Thursday, February 18, 1993 - Page updated at 12:00 AM
William Raspberry
Shooting From The Hip - Into The Foot
Washington Post Writers Group
WASHINGTON - I've been doing penance. I've listened to major portions of two Rush Limbaugh radio shows, I've done some heavy browsing of his new book, "The Way Things Ought to Be," and now I'm finally ready to say it:
Rush, I'm sorry.
No, I still haven't become a Rush Limbaugh fan; I'm not THAT sorry. But at the urgings of some 60 zillion readers (that's an estimate; I stopped counting after 147), I've taken another look at this phenom of the airwaves, and. . . .
But first I'd better back up and tell you what brought all this on. I recently wrote a column the point of which was that you shouldn't refrain from telling the truth as you see it just because somebody you don't care for agrees with it. What brought that on was a young man who was pained to inform me that Limbaugh had agreed with something I'd written. Twice.
Then instead of just saying you shouldn't refrain, etc., I proceeded to take a couple of shots at Limbaugh. Gay-bashing and demagoguery were among the kinder charges. But what opened the floodgates of reader response was my implication that Limbaugh is a bigot.
I confess now that, apart from a couple of accidental listenings (in someone else's car, for instance), I didn't know that much about Limbaugh. I still don't. My opinions about him had come largely from other people - mostly friends who think Rush is a four-letter word. They are certain he is a bigot. Is he?
He's smart-alecky, no question of it. He loves to rattle liberal cages. He is unrelenting in his assault on the apostles of political correctness and the militant feminists he calls (as I remember it) "feminazis."
He is a master of ridicule. Take this crack at an actor's support of environmentalism:
"Didn't Tom Cruise make a stock-car movie that destroyed 35 cars, burned thousands of gallons of gasoline and wasted dozens of tires? Tom, most people don't own 35 cars in their LIFE, and you just trashed 35 cars for a movie. Now you're telling other people not to pollute the planet? Shut up, sir."
That might not be all that funny to an environmentalist who, however, might get a huge guffaw out of a similar put-down of, say, a right-to-lifer. Which is part of the problem. My sense is that Limbaugh wouldn't take a similar shot at a right-to-lifer, or at any respectable conservative.

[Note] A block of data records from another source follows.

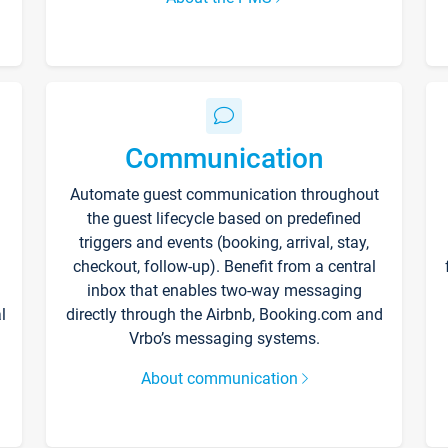
Communication
Automate guest communication throughout
the guest lifecycle based on predefined
triggers and events (booking, arrival, stay,
checkout, follow-up). Benefit from a central
inbox that enables two-way messaging
l
directly through the Airbnb, Booking.com and
Vrbo’s messaging systems.
About communication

He seems to use his wit, his acute sense of exaggeration and his (yes) intelligence almost exclusively to attack the positions of those my friends and I consider "good guys." And he seems to take himself less seriously than a lot of other talk-show types. Indeed, even when his audience is behaving as though his opinions are a matter of the life or death of the Republic, I get the impression that Limbaugh is mostly having fun.
But does any of this make him a bigot? Don't Herblock and Art Buchwald exaggerate for effect? Of course they do. What is a caricature if not an exaggeration? Exaggeration, as every satirist understands, is the essence of humor. It's been done better, of course. Rush and Swift are not precisely synonymous. But what prompted my earlier piece was not the quality of his satire, but its target. It's a lot less funny when the ox being gored wears my brand.

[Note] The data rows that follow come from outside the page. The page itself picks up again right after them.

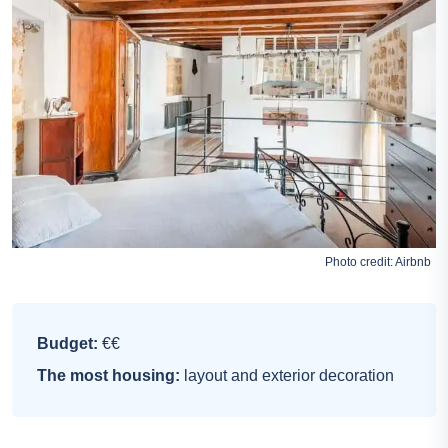
Photo credit:
Airbnb
Budget:
€€
The most housing:
layout and exterior decoration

When a caller asked me, quite reasonably, to give him an instance or two of a bigoted opinion from Limbaugh, all he got was my embarrassed silence. Sure he's taken digs at poor people and rioters and feminists and the NAACP, but why should any of these be immune?
Sure he often brings up problems without offering solutions. But is this journalistic heresy?
Limbaugh's is often (for many of us) the hated opinion, but that doesn't, by itself, make him hateful. Having spent long years holding forth against the various orthodoxies of the age, I ought to understand the difference.
One more thing. If I thought I knew Limbaugh from my friends' opinion of him, I also thought I knew his audience from a handful of on-the-air responses. He was, I was certain, "tossing the raw meat of bigotry to people who need desperately to feel superior to somebody."
There are, I don't doubt, such people in the Limbaugh audience. But the scores I heard from were more like this Floridian:
"I am a frequent reader of your column, and I agree with much of what you say about society's problems and the solutions you offer. . . . You obviously do not listen to Rush enough to know that he is not a bigot. He is one voice in the lonely land known as conservatism.
"Do you not think that the American public has enough intelligence to discern what is meritorious in your column and on Rush's show for themselves?"
Well, I guess I do now. Sorry, folks.
William Raspberry's column appears regularly on editorial pages of The Times.